## Raw data
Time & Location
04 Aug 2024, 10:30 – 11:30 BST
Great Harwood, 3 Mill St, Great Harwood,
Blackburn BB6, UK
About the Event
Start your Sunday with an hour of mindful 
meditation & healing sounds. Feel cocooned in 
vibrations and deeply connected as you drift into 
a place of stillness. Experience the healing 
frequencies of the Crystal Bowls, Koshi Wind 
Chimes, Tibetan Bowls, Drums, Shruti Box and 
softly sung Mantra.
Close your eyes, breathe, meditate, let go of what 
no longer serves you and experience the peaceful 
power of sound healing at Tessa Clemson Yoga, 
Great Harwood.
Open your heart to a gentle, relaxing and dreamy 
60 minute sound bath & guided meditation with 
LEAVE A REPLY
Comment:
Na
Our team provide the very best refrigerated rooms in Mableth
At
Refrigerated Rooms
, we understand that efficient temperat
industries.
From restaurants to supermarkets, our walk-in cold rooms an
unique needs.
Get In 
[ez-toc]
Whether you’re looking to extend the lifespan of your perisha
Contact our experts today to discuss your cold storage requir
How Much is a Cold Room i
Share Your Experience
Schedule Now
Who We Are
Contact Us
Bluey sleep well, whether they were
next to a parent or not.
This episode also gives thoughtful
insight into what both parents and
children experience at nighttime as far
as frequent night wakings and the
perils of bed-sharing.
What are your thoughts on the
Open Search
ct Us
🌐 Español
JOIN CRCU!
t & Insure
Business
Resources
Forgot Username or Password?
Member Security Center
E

...

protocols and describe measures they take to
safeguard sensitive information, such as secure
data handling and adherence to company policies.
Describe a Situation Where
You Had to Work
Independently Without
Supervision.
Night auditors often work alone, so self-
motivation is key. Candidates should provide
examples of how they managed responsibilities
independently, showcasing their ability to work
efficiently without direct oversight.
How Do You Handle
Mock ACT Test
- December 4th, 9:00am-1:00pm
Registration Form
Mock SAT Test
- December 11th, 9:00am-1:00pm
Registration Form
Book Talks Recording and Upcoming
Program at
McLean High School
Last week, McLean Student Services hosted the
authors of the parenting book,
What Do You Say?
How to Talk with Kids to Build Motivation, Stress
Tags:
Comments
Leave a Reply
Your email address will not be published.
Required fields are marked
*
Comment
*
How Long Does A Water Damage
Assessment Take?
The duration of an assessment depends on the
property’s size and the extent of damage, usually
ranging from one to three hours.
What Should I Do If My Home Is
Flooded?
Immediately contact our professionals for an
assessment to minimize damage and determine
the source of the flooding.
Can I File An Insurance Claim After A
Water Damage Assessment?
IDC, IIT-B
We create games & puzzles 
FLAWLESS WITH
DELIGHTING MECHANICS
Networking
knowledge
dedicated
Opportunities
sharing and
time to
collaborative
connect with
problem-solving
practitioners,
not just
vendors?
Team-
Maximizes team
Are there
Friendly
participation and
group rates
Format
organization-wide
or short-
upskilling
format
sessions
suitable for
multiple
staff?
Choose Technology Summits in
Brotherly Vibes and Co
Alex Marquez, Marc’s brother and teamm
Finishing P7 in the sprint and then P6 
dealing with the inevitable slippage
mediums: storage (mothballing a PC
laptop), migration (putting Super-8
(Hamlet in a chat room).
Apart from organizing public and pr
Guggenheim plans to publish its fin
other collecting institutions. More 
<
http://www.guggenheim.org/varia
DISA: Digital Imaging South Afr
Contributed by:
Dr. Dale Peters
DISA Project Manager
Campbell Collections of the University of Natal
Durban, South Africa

## Task requirements
Set down exactly the lines of the data above, beginning with the line that has "What Do You Say?" and ending with the line that has "The duration of an assessment depends on the", and no others.

## Task output
What Do You Say?
How to Talk with Kids to Build Motivation, Stress
Tags:
Comments
Leave a Reply
Your email address will not be published.
Required fields are marked
*
Comment
*
How Long Does A Water Damage
Assessment Take?
The duration of an assessment depends on the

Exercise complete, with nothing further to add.